Importing Messy Excel Data
Although your data may be in a spreadsheet or CSV file, it may not be
in an ideal format. See this registration list:
Here we see a bunch of stuff before the data, the column “names” are
unwieldy, there are several extra columns we don’t need, missing values,
etc.
You can tackle many of these issues when you import the data. First,
we construct the file name and verify it exists:
reg_list_fn = "./data/SurveyResults_36100.xlsx"
file.exists(reg_list_fn)
[1] TRUE
To import Excel files, we’ll go to read_xlsx()
from the
readxl package. This function has a lot of options, so it’s
worth reading the help page:
library(readxl)
reg_list_tbl = read_xlsx(path = reg_list_fn,
sheet = "Survey Output",
skip = 3,
col_names = c("user", "reg_date", "fname", "lname",
"email", "title", "org",
"cosponsor", "allergies"),
col_types = c("text", "text", "text", "text", "text", "text",
"numeric", "text", "text"))
reg_list_tbl
Likewise, the readr
package provides super-charged functions for importing and exporting
rectangular data in text formats.
Take Home Messags
dplyr
methods
library(dplyr)
We begin by looking at the Palmer Penguins data:
library(palmerpenguins)
head(penguins)
dplyr provides glimpse()
which is an alternative way
preview a tibble:
glimpse(penguins)
Rows: 344
Columns: 8
$ species <fct> Adelie, Adelie, Adelie, Adelie, Adelie, Adelie, Adelie, Adelie, Adelie, Adelie, Adelie, Adelie, Adelie,…

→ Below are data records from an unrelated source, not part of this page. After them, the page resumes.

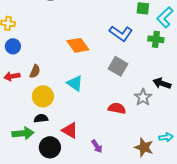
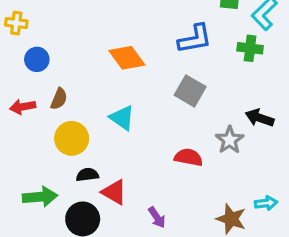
blue L-shape: (121, 33) -> (195, 39), turned -45
blue circle: (13, 46) -> (37, 59), moved
black semicircle: (41, 118) -> (87, 175), moved

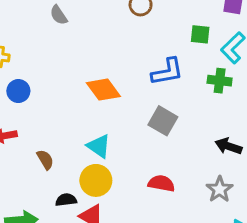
brown semicircle: (59, 99) -> (45, 160), moved, turned -54
yellow circle: (72, 138) -> (96, 180), moved
gray star: (230, 140) -> (220, 189), moved

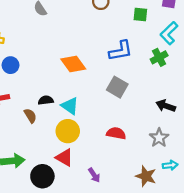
green square: (200, 34) -> (140, 14), moved
green cross: (220, 81) -> (159, 57), turned -35
black semicircle: (66, 200) -> (46, 100), moved

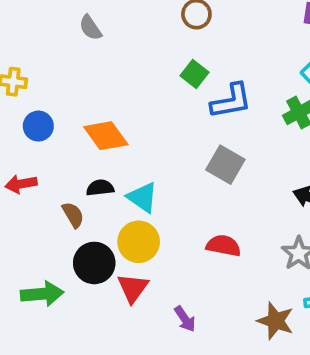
green square: (140, 14) -> (195, 74), moved, turned 32
orange diamond: (73, 64) -> (106, 136), moved
red triangle: (64, 158) -> (133, 288), turned 36
black circle: (42, 176) -> (94, 263), moved

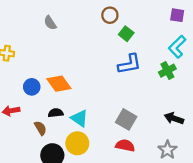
green square: (195, 74) -> (126, 34), moved
blue circle: (38, 126) -> (32, 87), moved
gray square: (225, 165) -> (126, 119), moved

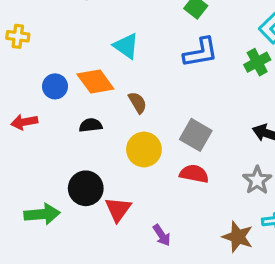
cyan triangle: (79, 118) -> (126, 46), moved
brown semicircle: (40, 128) -> (137, 103), moved
yellow circle: (77, 143) -> (144, 149), moved

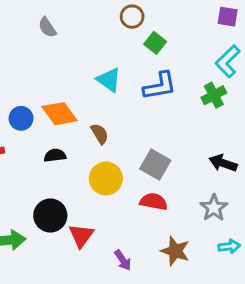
cyan triangle: (126, 46) -> (109, 80), moved
brown star: (238, 237) -> (175, 251), moved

$ island <fct> Torgersen, Torgersen, Torgersen, Torgersen, Torgersen, Torgersen, Torgersen, Torgersen, Torgersen, Torg…
$ bill_length_mm <dbl> 39.1, 39.5, 40.3, NA, 36.7, 39.3, 38.9, 39.2, 34.1, 42.0, 37.8, 37.8, 41.1, 38.6, 34.6, 36.6, 38.7, 42.…
$ bill_depth_mm <dbl> 18.7, 17.4, 18.0, NA, 19.3, 20.6, 17.8, 19.6, 18.1, 20.2, 17.1, 17.3, 17.6, 21.2, 21.1, 17.8, 19.0, 20.…
$ flipper_length_mm <int> 181, 186, 195, NA, 193, 190, 181, 195, 193, 190, 186, 180, 182, 191, 198, 185, 195, 197, 184, 194, 174,…
$ body_mass_g <int> 3750, 3800, 3250, NA, 3450, 3650, 3625, 4675, 3475, 4250, 3300, 3700, 3200, 3800, 4400, 3700, 3450, 450…
$ sex <fct> male, female, female, NA, female, male, female, male, NA, NA, NA, NA, female, male, male, female, femal…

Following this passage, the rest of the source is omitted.